Do not contact live provider APIs. Exercise the actual recommended client
against a fake transport in Node and workerd.
Test Observable Contracts
Create original synthetic payloads from the protocol specification. Test public
behavior rather than private helpers.
Prove:
- valid and invalid authentication over exact request bytes;
- content type, malformed input, body limit, and required-header behavior;
- handshakes, mandatory acknowledgements, response serialization, errors, and
deadlines;
- provider-native payload pass-through without field renaming or valid-event
filtering;
- representative provider discriminants and an authenticated future or
otherwise unmodeled discriminant when the type system permits it;
- tenant/application identity checks where configuration fixes that identity;
- delivery, batching, retry, and conversation identity semantics;
- optional route publication;
- actual execution in Node and workerd;
- the example's outbound request construction through a fake transport;
- Node and Cloudflare example builds.
Do not claim Cloudflare support from bundling alone. Execute the verification
path and canonical example client in workerd with Flue's required
nodejs_compat configuration. Node API usage is acceptable when Cloudflare
implements the required behavior, but imports backed only by non-functional
compatibility stubs are not. Actual workerd execution remains the gate.
Audit Artifacts And Developer Surfaces
Run focused package and example checks during implementation, then the relevant
repository-wide gates. Prepare and pack the package, inspect the tarball, and
compile a clean strict consumer from packed artifacts. Exercise the named
blueprint through the real built flue add path and build the documentation and
blueprint registry.
Run a built-example webhook smoke test with locally generated valid and invalid
requests. Confirm that no test or build contacts the provider.

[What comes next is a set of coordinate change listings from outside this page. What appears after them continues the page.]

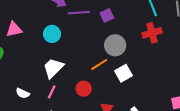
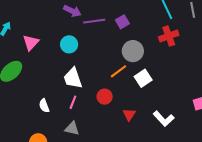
pink triangle: (14, 29) -> (31, 43), turned -30
white trapezoid: (53, 68) -> (73, 78), turned -60
white semicircle: (23, 93) -> (44, 106), turned 48

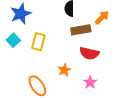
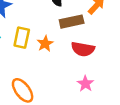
orange star: (64, 70) -> (45, 44), moved

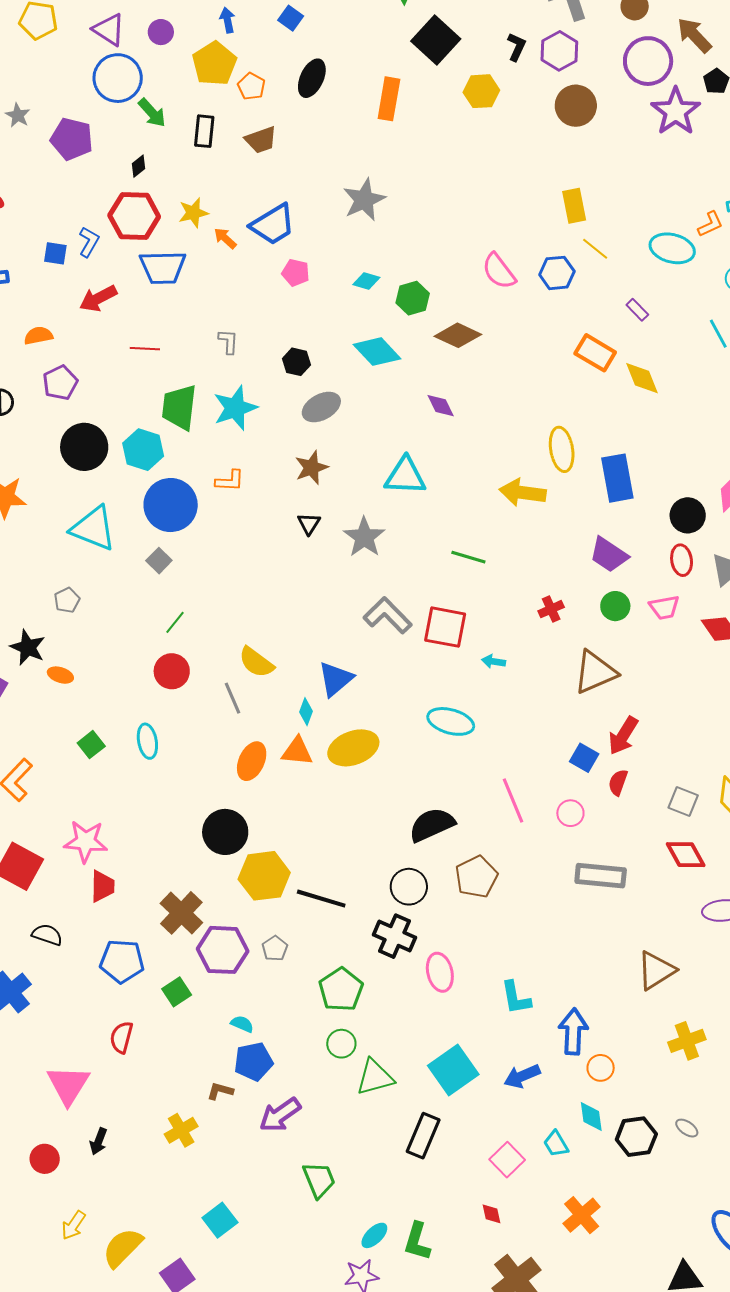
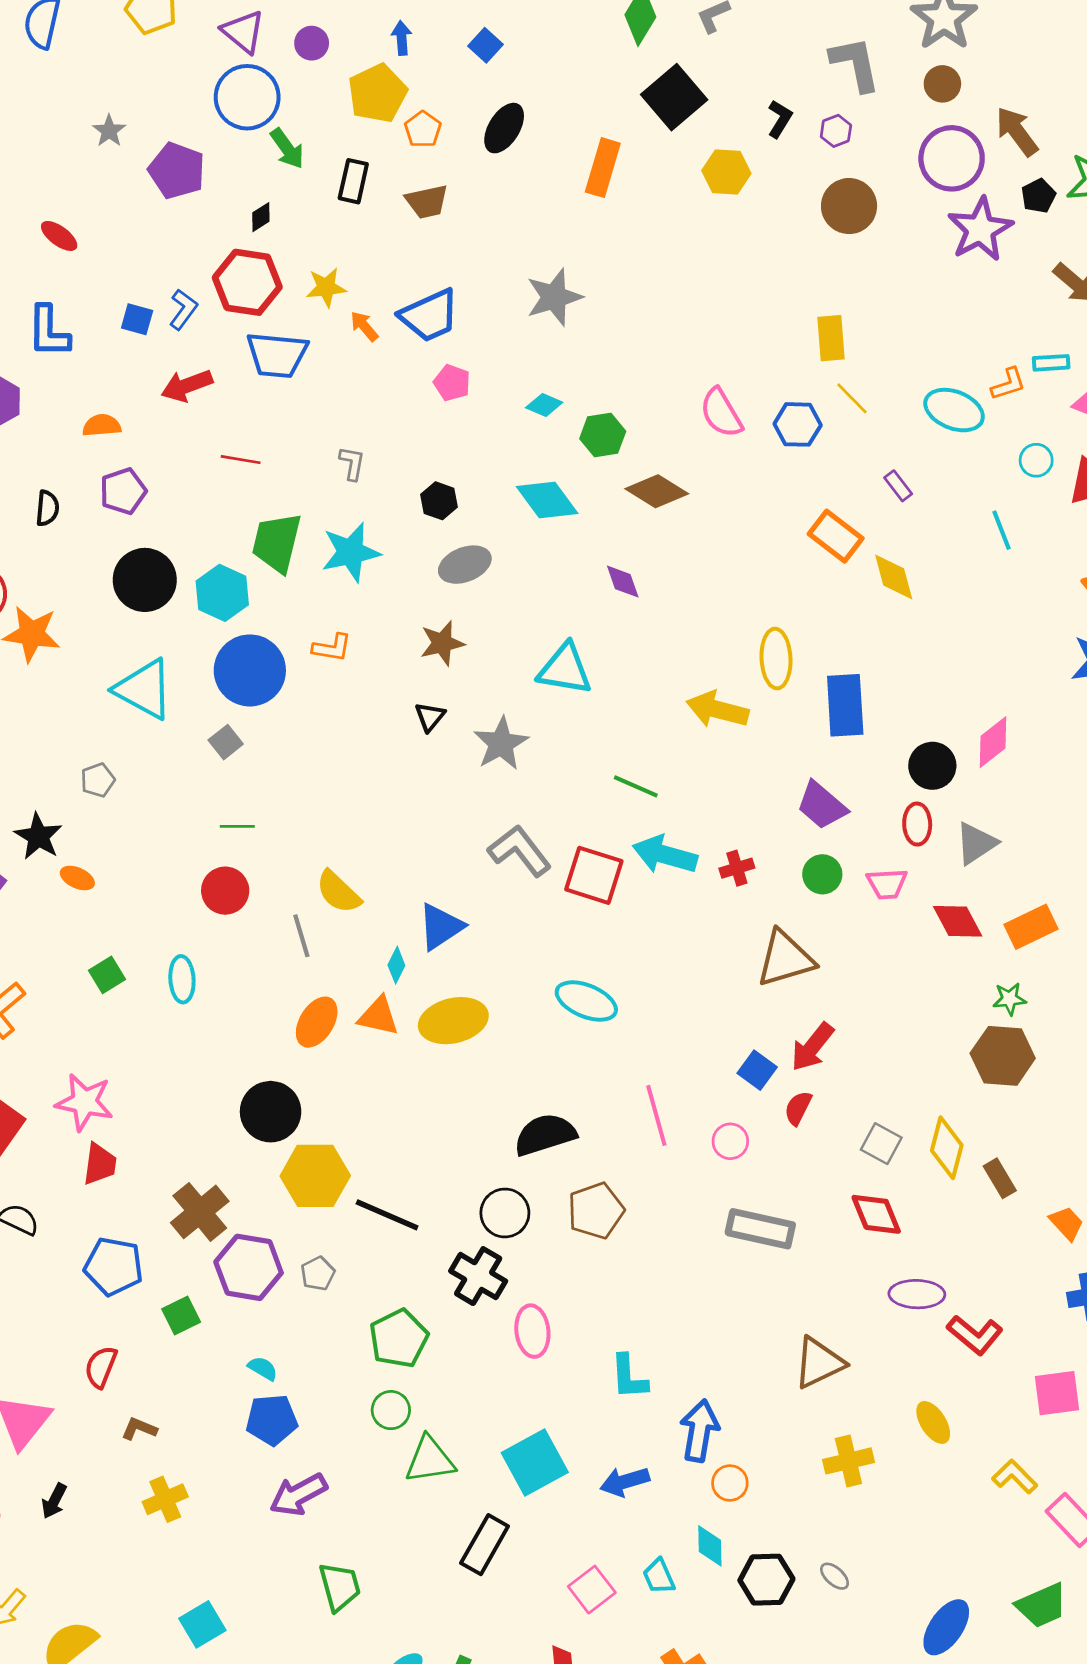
purple hexagon: (559, 51) -> (836, 131), size x0.6
green line: (175, 622) -> (237, 826), turned 45
cyan arrow: (494, 661) -> (665, 855), moved, size x2.0
brown L-shape: (220, 1091) -> (139, 1429), moved

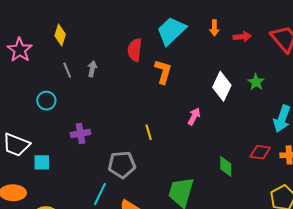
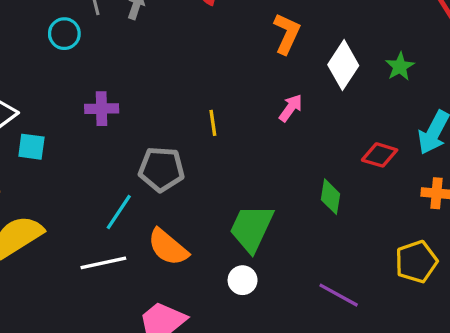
orange L-shape: (163, 72) -> (287, 34), moved
cyan circle: (46, 101) -> (64, 34), moved
red diamond: (260, 152) -> (380, 155), moved

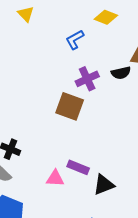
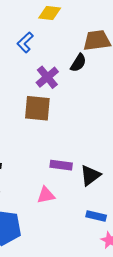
black semicircle: (121, 73) -> (78, 63), turned -30
pink triangle: (55, 178) -> (46, 195), moved

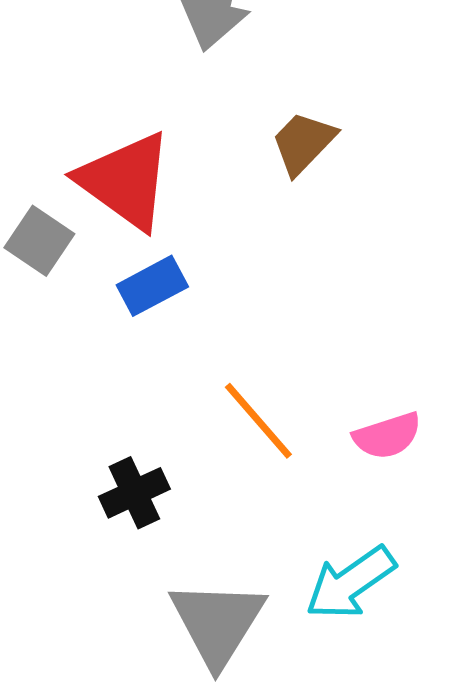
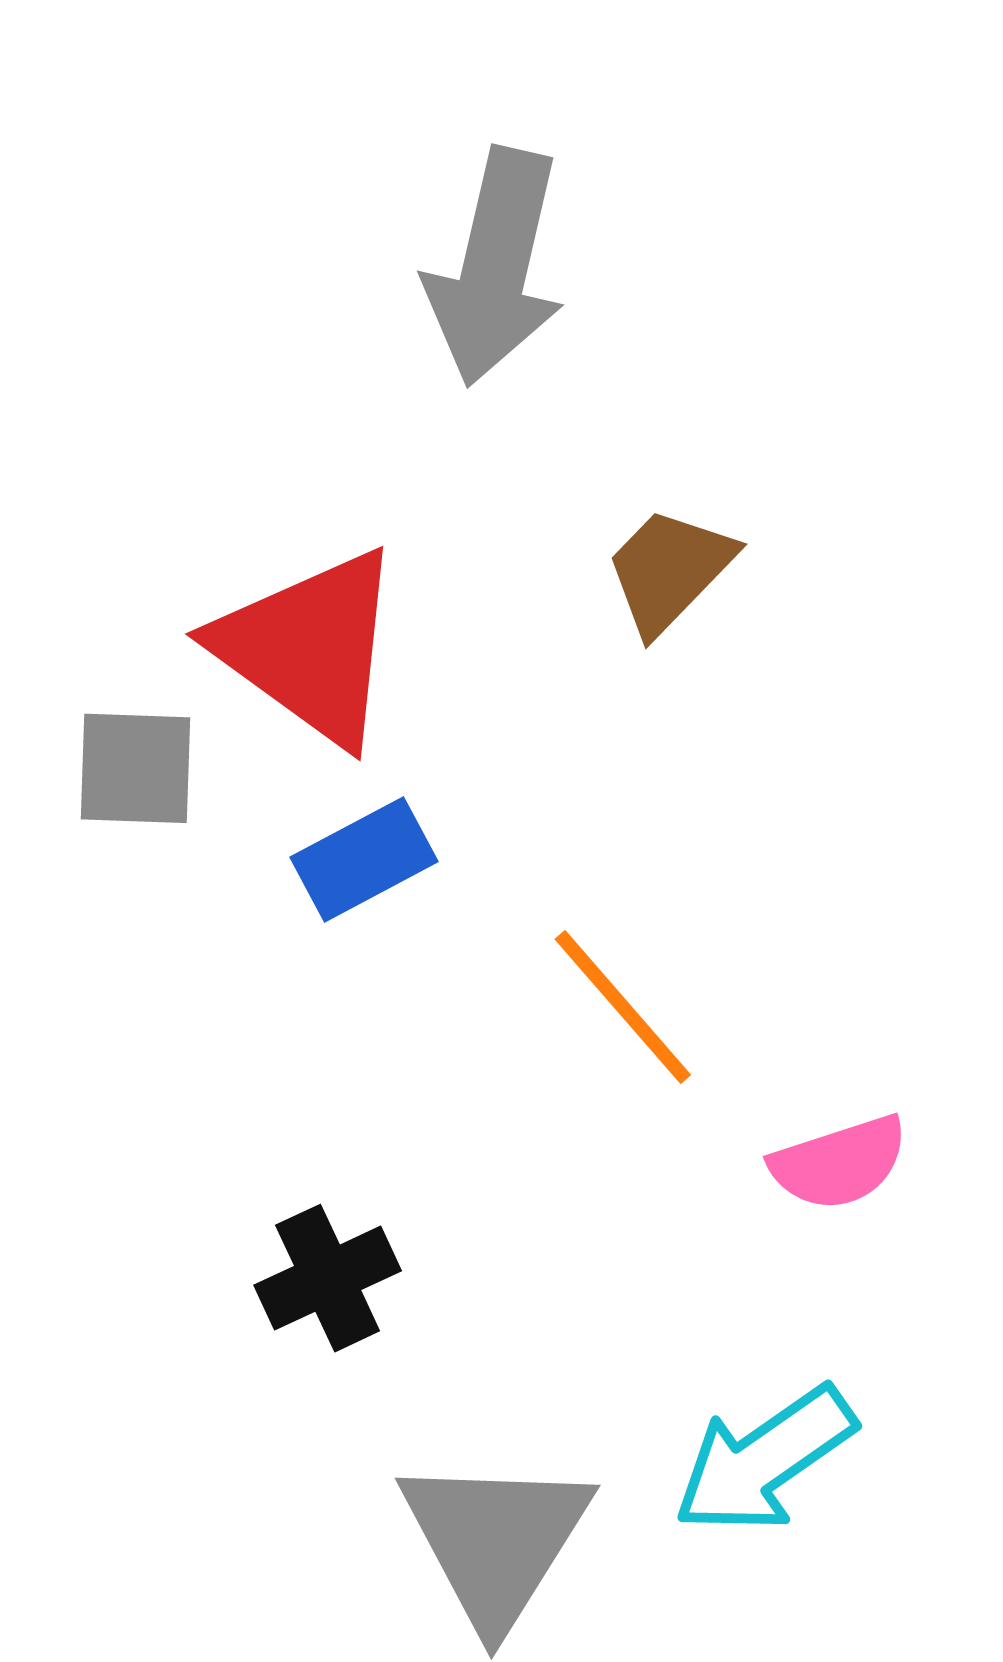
gray square: (39, 241) -> (135, 768), turned -32
orange line: (258, 421) -> (623, 1007), moved

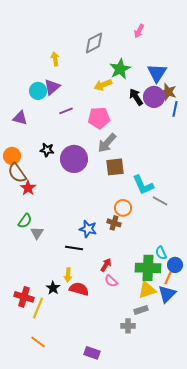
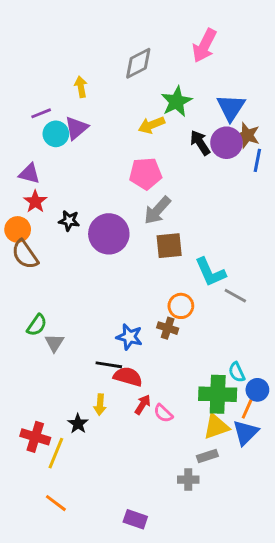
pink arrow: (139, 31) -> (204, 46), size x1.6
purple line: (66, 111) -> (41, 113), moved
red star: (28, 188) -> (35, 202), moved
red arrow: (106, 265) -> (143, 405), moved
red semicircle: (79, 289) -> (128, 377), moved

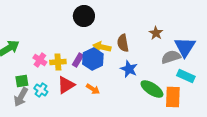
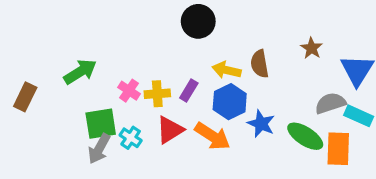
gray semicircle: (171, 57) -> (330, 103), moved
blue hexagon: (93, 59) -> (230, 102), moved
blue star: (129, 69) -> (261, 124), moved
green square: (22, 81) -> (101, 124), size x1.5
orange arrow: (93, 89) -> (212, 136), size x1.6

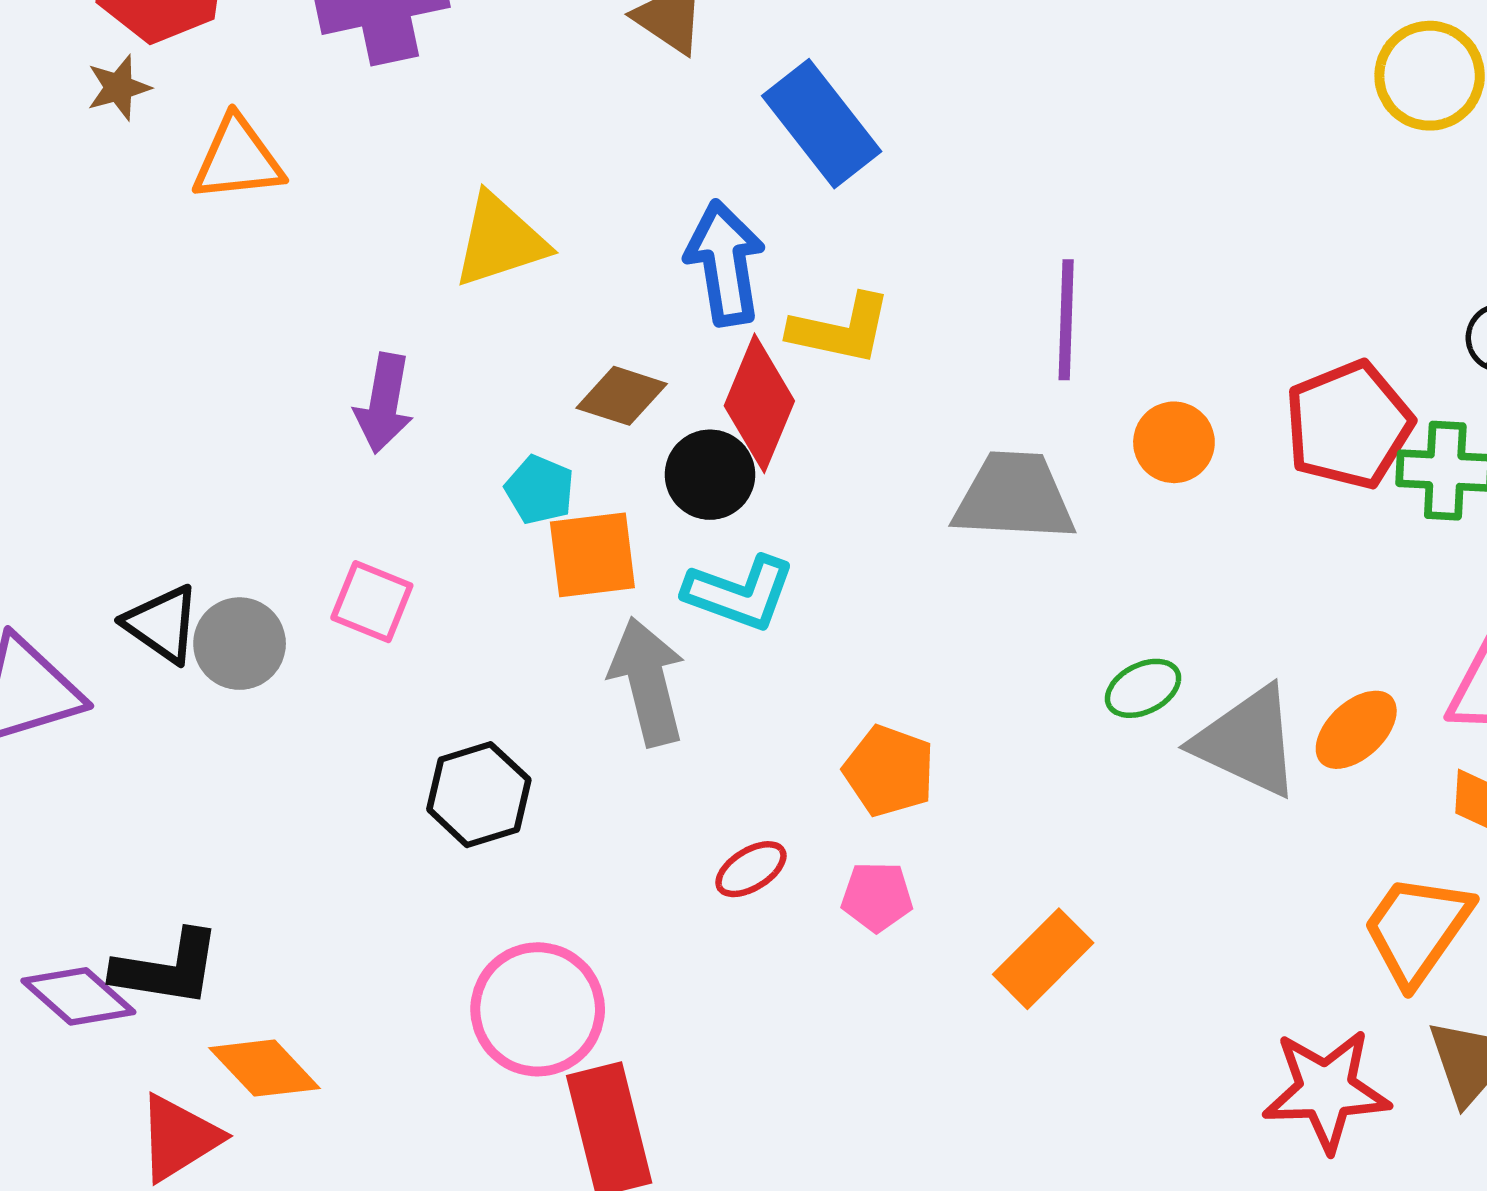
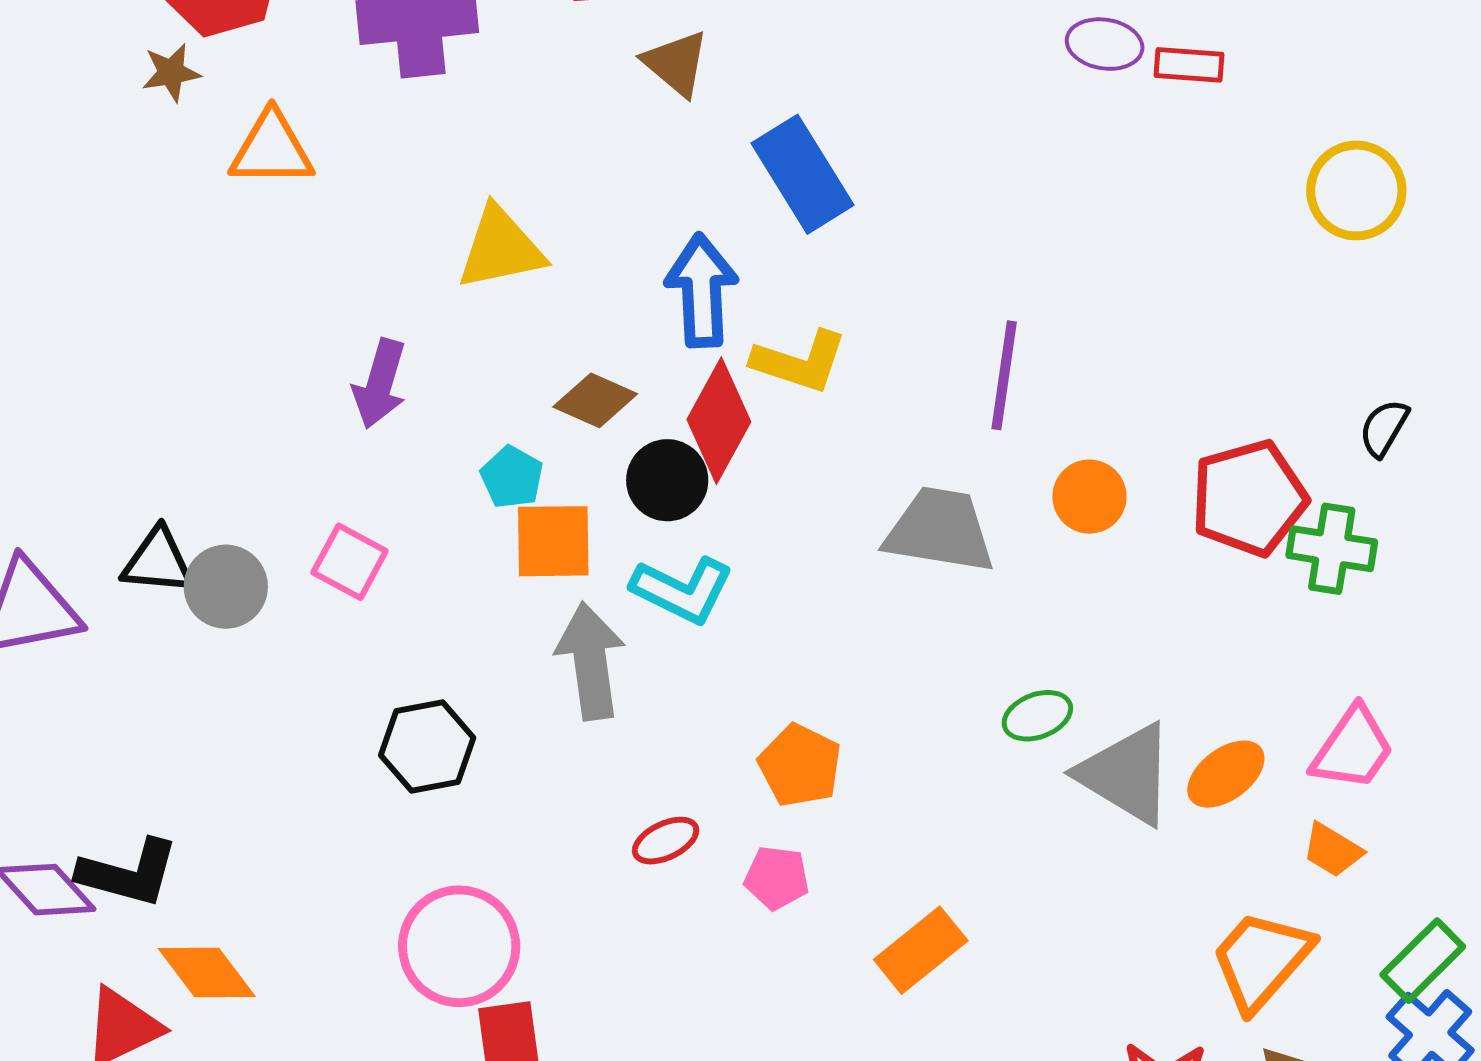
black triangle: (162, 624) -> (158, 561), turned -36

Use the audit matrix for the complete evidence set and adapt commands to the
current package scripts. Do not add a generic conformance script or duplicate
provider protocol assertions outside provider-owned suites.
Run A Scope And Simplicity Audit
Before final review, examine every public option, type, validation branch,
helper, response path, and test for whether its value justifies making Flue
responsible for it. Prefer deletion and standard platform behavior when the
provider contract does not require custom machinery.
Apply these questions:
- Does request authentication already establish the identity that another
constructor option or allowlist rechecks? Do not turn application
authorization policy into channel verification without a concrete protocol
requirement.
- Does a package-owned timeout actually cancel work? Do not race a callback
against a timer when the callback can continue after the response; document
the provider deadline and let applications admit durable work promptly.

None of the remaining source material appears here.